Sunday, January 24, 2010

What Happens Next?

Now that we have approved our new constitutional amendments, all is well with the world and we will finally be safe from the clutches of the ELCA after the ratification vote on the 31st, right? Well, for the short term, SOTH should be protected from the resolutions passed by the ELCA National Assembly last August. The new standards for clergy and congregations will become ELCA policy in April. This will bring changes to the model constitution of the ELCA, changes that SOTH will eventually be required to incorporate into our constitution as long as we remain an ELCA congregation.

So, while Pastor remains at SOTH, our constitutional amendments should cover us for the near future, but we should not become complacent.
If Pastor would leave SOTH, we could very well become a test case for discrimination should we exercise our "bound conscience", in accepting only pastoral candidates that abide by the 1990 ELCA standards for human sexuality. While our "bound conscience" would be acceptable to the ELCA, it may not be acceptble to the secular world. Invoking our "bound conscience" and rejecting a pastoral candidate that was not in conformity with the ELCA's 1990 standards, could open SOTH to a discrimination complaint. By having a constitution that conflicts with the ELCA's model, the liability likely will fall on SOTH, and not the ELCA. So, while we are covered for now, there are still many questions to be answered down the road.

Lutheran Core believes that the ELCA will likely ignore most constitutional amendments. Lutheran Core's constitutional recommendations have been posted on their website for all to see since shortly after the ELCA assembly, so the ELCA will not be surprised when they receive ours. Thinking that everything is ok if the ELCA doesn't pitch a fit or line veto our constitution is naive at best. We need to wait for the assembly actions to be put into place and look at any other changes that may be made to the model constitution. When we discover what new amendments are to be made to all ELCA constitutions, we will have a better idea of the direction we need to take.

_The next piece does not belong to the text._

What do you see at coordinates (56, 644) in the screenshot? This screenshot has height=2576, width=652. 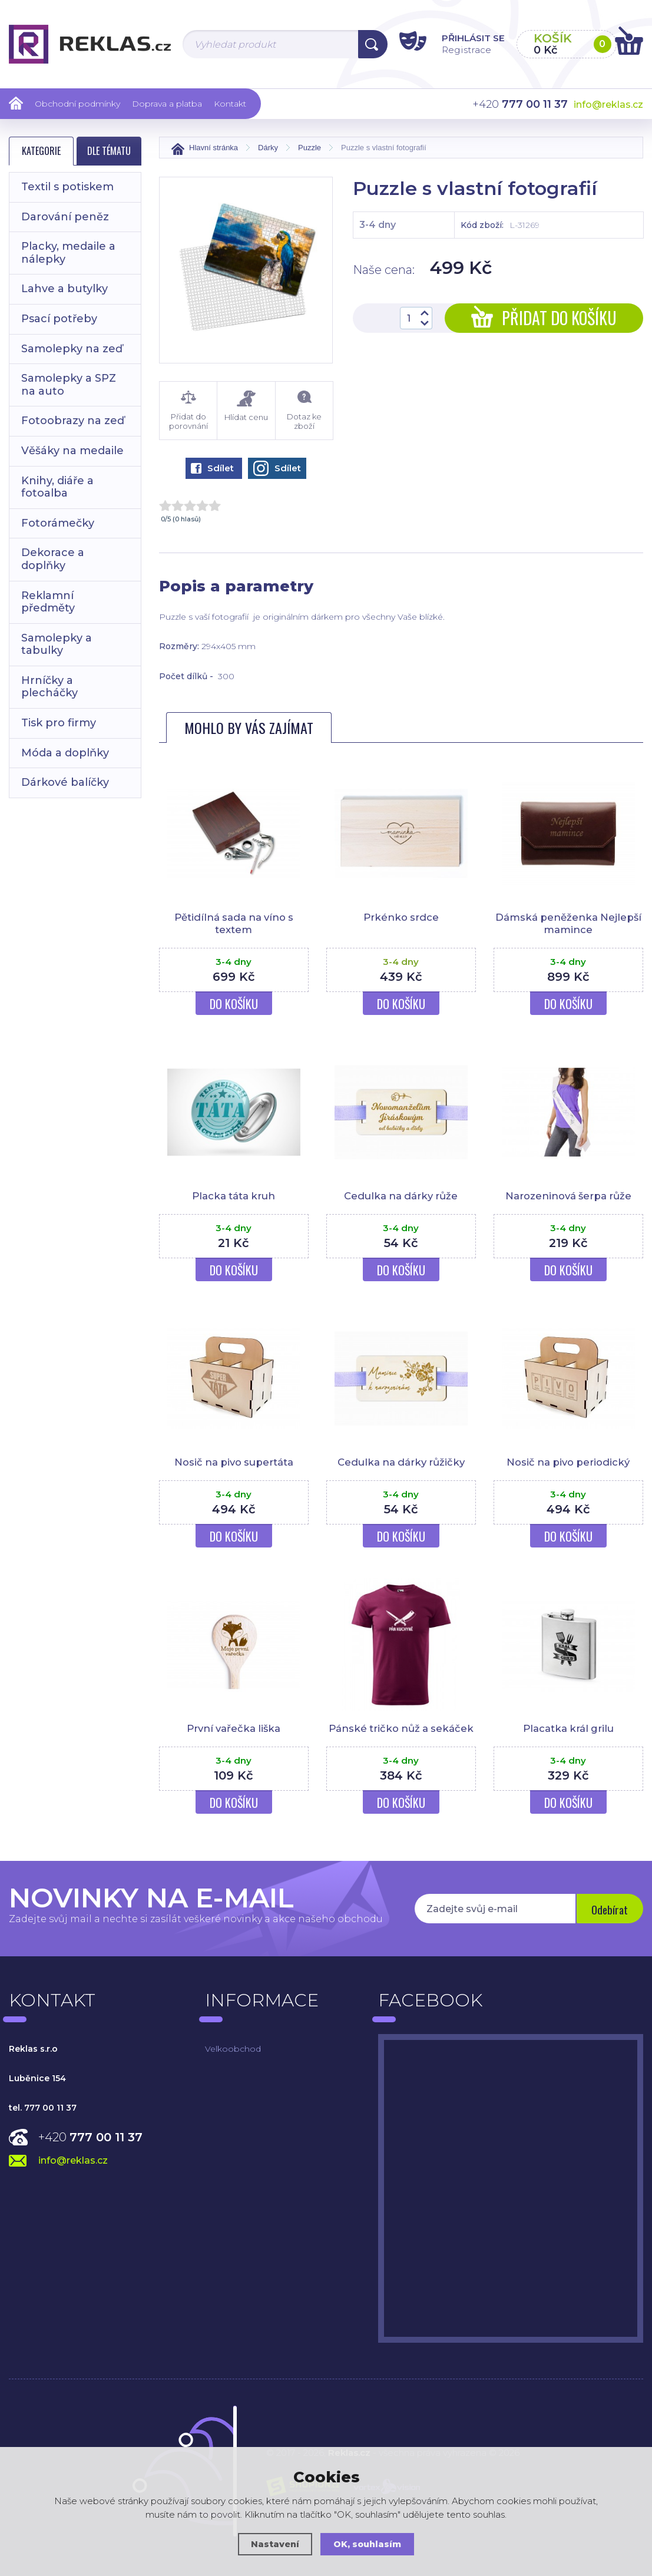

What about leaving the ELCA. Remember, Lutheran Core and Augustana District, LCMC are still in the developmental stage. Joining one of these bodies while remaining in the ELCA is a possibility. If we chose to leave now, we would become an independant entity, without the safety net that is provided by a synodical structure. We really won't know if or when those organizations will be ready to provide a place for us, at least not until later this summer or perhaps, next year. So we must be patient, prayerful, and carefully discern where God is going to lead us. God answers our prayers, but not always as we would want or desire. Remember, we pray that His will be done, not ours. Time will tell and we need to remember that this is not a sprint, but it is more like a marathon, so we need not be in a hurry just yet.


  1. This will resolve in the Lord's time, and in the meantime, we need to remain strong in our convictions and true to our beliefs.

    He will take us where He wants us to be, but we need to be good and true shepherds.

    It is good for us to be concerned, and it is good for us to be patient as this unfolds.

  2. Your post is marked by misguided paranoia based on a couple of erroneous assumptions that include:

    1) That forthcoming changes in ministry policy will require changes in a congregation's constitution.
    2) That hiring policies must conform to civil anti-discrimination laws. The first amendment has the effect of exempting churches from many civil requirements. The exception is when the church accepts government funding--then, the church must adhere to government guidelines when spending the funds.
    3) Perhaps the silliest assumption of all is that either the ELCA, regional synods, or gay clergy themselves have any interest in placing candidates where they are unwelcome. My local bishop suggested the biggest concern for his office is to find pastoral candidates that are compatible with congregations. The bishop said that anyone who believes his office would deliberately attempt to place incompatible candidates just doesn't understand reality. Similarly, why would a gay pastoral candidate choose to go where he/she was unwelcome? Ministry is difficult enough without such an added burden.

    I recognize that many congregations, including yours, are wrestling with hard issues-- difficult enough based on true facts. My hope is that your discernment is not clouded by false pretenses.